- Opening Delimiter -

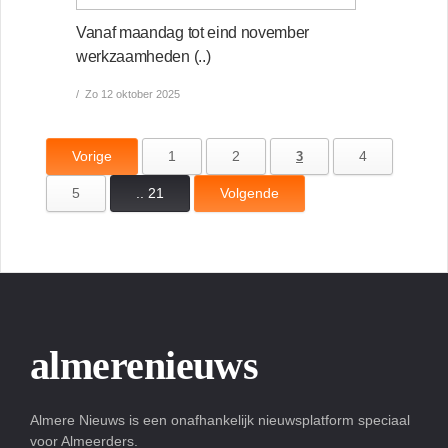
Vanaf maandag tot eind november
werkzaamheden (..)
Zo 12 oktober 2025
Vorige
1
2
4
3
5
.. 21
Volgende
almerenieuws
Almere Nieuws is een onafhankelijk nieuwsplatform speciaal
voor Almeerders.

- Closing Delimiter -

What is needed:
Would you write out the material above in full, exactly as given, except for its pictures?

Exercise result:
Vanaf maandag tot eind november
werkzaamheden (..)
Zo 12 oktober 2025
Vorige
1
2
4
3
5
.. 21
Volgende
almerenieuws
Almere Nieuws is een onafhankelijk nieuwsplatform speciaal
voor Almeerders.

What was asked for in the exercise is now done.